Metaloide de telurio
Medio ambiente
Descubren un material que permite generar electricidad sin baterías a partir del entorno
Algunos dispositivos podrían funcionar con energía del ambiente, lo que disminuiría la dependencia de pilas desechables y simplificaría el mantenimiento en ubicaciones remotas
¿Y si se pudiese transformar la manera en la que se alimentan los dispositivos electrónicos? Baterías y pilas desempeñan en este momento un papel fundamental para que estos elementos puedan funcionar, pero un equipo internacional de investigadores ha dado un paso clave que podría llevar a una revolución energética.
Investigadores liderados por el profesor Dongchen Qi, de la Facultad de Química y Física de la QUT, y el profesor Xiao Renshaw Wang, de la Universidad Tecnológica de Nanyang en Singapur, estudiaron el mecanismo que rige el llamado efecto Hall no lineal (NLHE) y han publicado la investigación en la revista Newton.
A diferencia del efecto Hall convencional, esta variante cuántica permite transformar directamente señales eléctricas alternas –como las procedentes de fuentes inalámbricas o del propio entorno– en corriente continua aprovechable, sin recurrir a diodos ni a componentes voluminosos.
«El efecto Hall no lineal es un fenómeno cuántico complejo dentro de la física de la materia condensada, en el que se genera un voltaje perpendicular a una corriente alterna aplicada, incluso sin la presencia de un campo magnético», explica el profesor Qi. «Esto abre la posibilidad de convertir señales alternas en corriente continua, imprescindible para alimentar dispositivos electrónicos. En la práctica, implicaría que sensores o chips podrían operar sin baterías, extrayendo energía directamente de su entorno».
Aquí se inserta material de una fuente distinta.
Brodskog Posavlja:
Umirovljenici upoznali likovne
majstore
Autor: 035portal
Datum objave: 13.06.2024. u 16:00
El equipo centró su investigación en el telururo de bismuto, un material topológico de gran calidad conocido por sus singulares propiedades electrónicas, y comprobó que este efecto se mantiene estable incluso a temperatura ambiente, un aspecto clave para su aplicación real.
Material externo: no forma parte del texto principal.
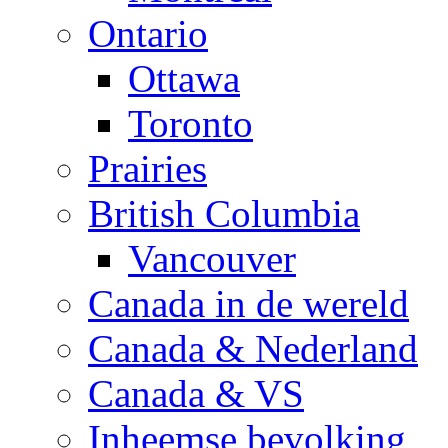
Ontario
Ottawa
Toronto
Prairies
British Columbia
Vancouver
Canada in de wereld
Canada & Nederland
Canada & VS
Inheemse bevolking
Además, los investigadores observaron que tanto la dirección como la intensidad del voltaje generado dependen de la temperatura. A temperaturas bajas, el comportamiento del material está dominado por pequeñas imperfecciones. Sin embargo, al aumentar la temperatura, las vibraciones naturales de la red cristalina pasan a ser el factor determinante, provocando incluso cambios en la dirección de la señal eléctrica.
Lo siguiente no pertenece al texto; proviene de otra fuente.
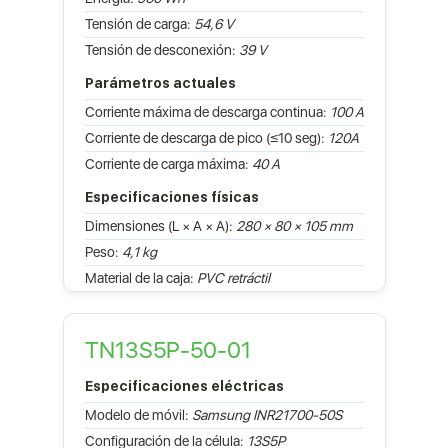
Tensión de carga:
54,6 V
Tensión de desconexión:
39 V
Parámetros actuales
Corriente máxima de descarga continua:
100 A
Corriente de descarga de pico (≤10 seg):
120A
Corriente de carga máxima:
40 A
Especificaciones físicas
Dimensiones (L × A × A):
280 × 80 × 105 mm
Peso:
4,1 kg
Material de la caja:
PVC retráctil
TN13S5P-50-01
Especificaciones eléctricas
Modelo de móvil:
Samsung INR21700-50S
Configuración de la célula:
13S5P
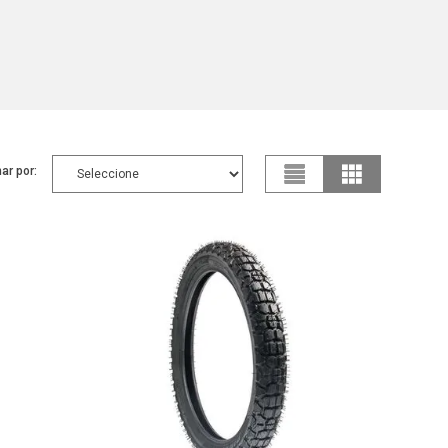
ar por:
«Comprender estos mecanismos internos permite diseñar dispositivos capaces de aprovecharlos», añade Qi. «Así, los efectos cuánticos dejan de ser conceptos teóricos y se convierten en herramientas prácticas, con potencial para aplicaciones que van desde sensores autoalimentados y tecnología portátil hasta componentes ultrarrápidos para futuras redes inalámbricas».
¿Camino hacia la desaparición de las baterías?
Este hallazgo abre el camino hacia una menor dependencia de baterías o pilas para suministrar energía a muchos dispositivos tecnológicos, que actualmente copan nuestro día a día. No obstante, en el corto plazo no se espera que desaparezcan las baterías.
Este fenómeno cuántico se perfila especialmente para dispositivos de muy bajo consumo, como sensores, etiquetas electrónicas o microchips diseñados para funciones concretas, tal y como recuerdan desde Econoticias. No se trata, por tanto, de suministrar energía a electrodomésticos coches eléctricos o una placa de inducción utilizando la señal de un rúter. La energía que puede obtenerse de las ondas ambientales, incluso con estos materiales avanzados, sigue siendo reducida, y su incorporación a productos comerciales aún se encuentra en una etapa inicial de desarrollo.
Aun así, su relación con la transición ecológica resulta clara. Reducir el uso de pilas desechables implica disminuir la demanda de materias primas críticas, generar menos residuos peligrosos y recortar las emisiones asociadas a todo su ciclo de vida. En la práctica, esto también beneficia al usuario, que se enfrenta con menos frecuencia a dispositivos que dejan de funcionar en el momento más inoportuno por una simple pila agotada.
Estos avances no buscan, por ende, reemplazar completamente a las baterías, sino optimizar su uso, reservándolas para aquellos casos en los que son realmente imprescindibles. Este enfoque contribuye tanto a reducir el impacto ambiental como a aliviar el gasto económico a largo plazo.